YeARS AGO


Today is Monday, Sept. 15, the 258th day of 2014. There are 107 days left in the year.

ASSOCIATED PRESS

On this date in:

1789: The U.S. Department of Foreign Affairs is renamed the Department of State.

1776: British forces occupy New York City during the American Revolution.

1857: William Howard Taft — who would serve as president of the United States and as U.S. chief justice — is born in Cincinnati.

1887: Philadelphia launches a three-day celebration of the 100th anniversary of the Constitution of the United States.

1949: “The Lone Ranger” premieres on ABC-TV with Clayton Moore as the masked hero and Jay Silverheels as Tonto.

1950: During the Korean conflict, United Nations forces land at Incheon in the south and begins their drive toward Seoul.

1954: As raucous fans look on, Marilyn Monroe films the famous billowing-skirt scene for “The Seven Year Itch” over a Lexington Ave. subway grate in Manhattan (however, little, if any, of the footage ended up in the movie; the scene was later reshot on a Hollywood set).

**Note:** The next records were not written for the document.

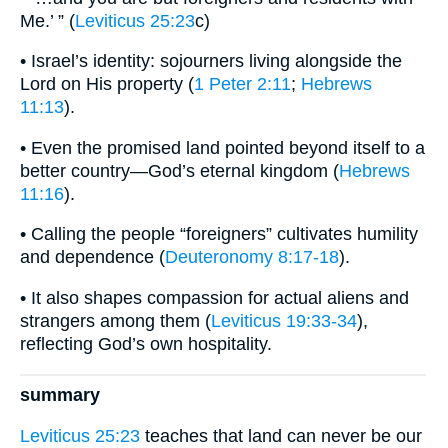
Me.’ ” (
Leviticus 25:23
c)
• Israel’s identity: sojourners living alongside the
Lord on His property (
1 Peter 2:11
;
Hebrews
11:13
).
• Even the promised land pointed beyond itself to a
better country—God’s eternal kingdom (
Hebrews
11:16
).
• Calling the people “foreigners” cultivates humility
and dependence (
Deuteronomy 8:17-18
).
• It also shapes compassion for actual aliens and
strangers among them (
Leviticus 19:33-34
),
reflecting God’s own hospitality.
summary
Leviticus 25:23
teaches that land can never be our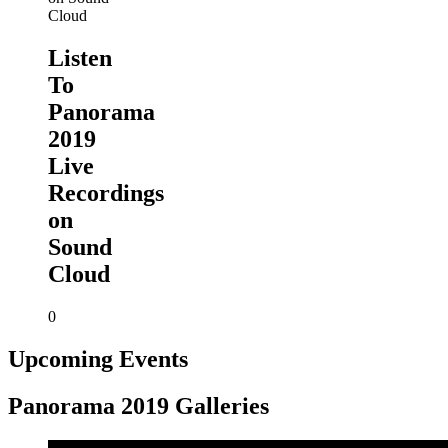
Listen
To
Panorama
2019
Live
Recordings
on
Sound
Cloud
0
Upcoming Events
Panorama 2019 Galleries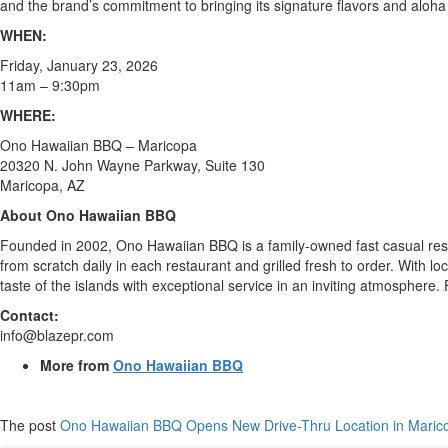
and the brand’s commitment to bringing its signature flavors and aloha
WHEN:
Friday, January 23, 2026
11am – 9:30pm
WHERE:
Ono Hawaiian BBQ – Maricopa
20320 N. John Wayne Parkway, Suite 130
Maricopa, AZ
About Ono Hawaiian BBQ
Founded in 2002, Ono Hawaiian BBQ is a family-owned fast casual resta
from scratch daily in each restaurant and grilled fresh to order. With l
taste of the islands with exceptional service in an inviting atmosphe
Contact:
info@blazepr.com
More from
Ono Hawaiian BBQ
The post
Ono Hawaiian BBQ Opens New Drive-Thru Location in Marico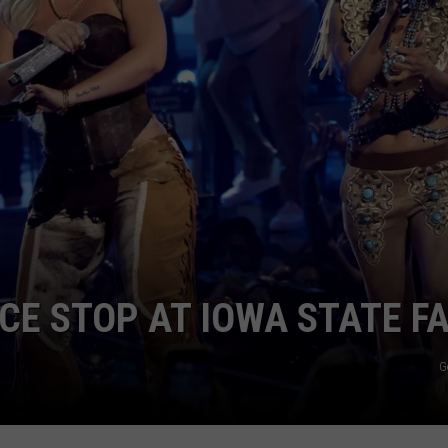
ADVERTISE
JOBS
E STOP AT IOWA STATE FA
G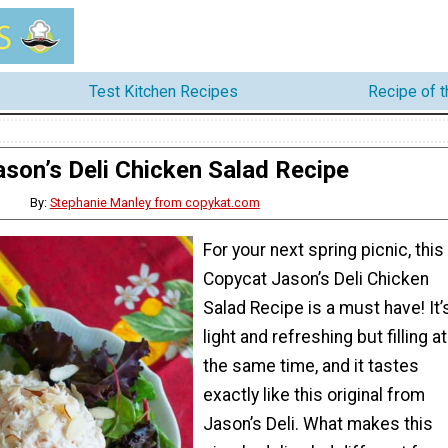
Test Kitchen Recipes
Recipe of 
ason’s Deli Chicken Salad Recipe
By:
Stephanie Manley from copykat.com
For your next spring picnic, this
Copycat Jason’s Deli Chicken
Salad Recipe is a must have! It’
light and refreshing but filling at
the same time, and it tastes
exactly like this original from
Jason’s Deli. What makes this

1963: Four black girls are killed when a bomb goes off during Sunday services at the 16th Street Baptist Church in Birmingham, Ala. (Three Ku Klux Klansmen eventually were convicted for their roles in the blast.)

1964: The prime-time soap opera “Peyton Place” premieres on ABC-TV.

1989: Pulitzer Prize- winning author Robert Penn Warren, the first poet laureate of the U.S., dies in Stratton, Vt., at age 84.

1994: A tape recording of John Lennon singing with his teen-age band, The Quarrymen, in a Liverpool club on July 6, 1957, is sold at Sotheby’s for $122,500 (it was at this gig that Lennon first met Paul McCartney).

2004: Three Americans are found guilty in Kabul, Afghanistan, of torturing Afghans in a private jail and were sentenced to prison. (Edward Caraballo, a freelance cameraman, was released in May 2006; Brent Bennett was freed in September 2006; Jack Idema, a former Green Beret, was pardoned in June 2007.)

VINDICATOR FILES

1989: The Ohio State University marching band will perform at the Boardman Band Night ’89 at Boardman Stadium, along with bands from Boardman, McDonald, East Palestine, Lakeview, West Branch and Canfield.

After an eight-hour bargaining session called by Gov. Richard F. Celeste, work resumes on construction of the Associated Products building in Vienna Township, using virtually all local union labor.

A sheriff’s sale of the Poland post office is avoided with the payment of delinquent taxes on the building by Warner Realty of Warren.

1974: Work is slightly behind schedule on Lordstown’s $6.1 million high school, but contractors say they will be able to finish in time for the 1975-76 school year.

Edward A. Purnell, 77, retired president and former chairman of the General Fireproofing Co., dies of a heart attack at his Oriole Drive home.

Michael Devine, Josephine Harper and W.C. Clatterbuck win top honors at the 28th annual Mahoning Valley Stamp Club’s MAVEX ’74 at the Butler Institute of American Art.

1964: A Mahoning County grand jury returns two first-degree murder indictments and two vehicular manslaughter indictments.

Steel Magazine reports that over the next decade the U.S. steel industry will spend more than $20 billion for new equipment.

1939: Police Chief Carl Olson says 18 boys, age 16 to 18, are arrested on charges of disturbance and violation of sidewalk ordinances after football games. One group entered the Tod Hotel lobby and upset furniture.

Youngstown College defeats Geneva, 20-7, in the season’s opening game at South High Fieldhouse before 8,000 fans.

Atty. Guy Ohl, candidate for mayor, tells the Mahoning County Women’s Republican Club that “the bug is the paramount evil which must be suppressed” as he pledges a crackdown on numbers gambling if elected.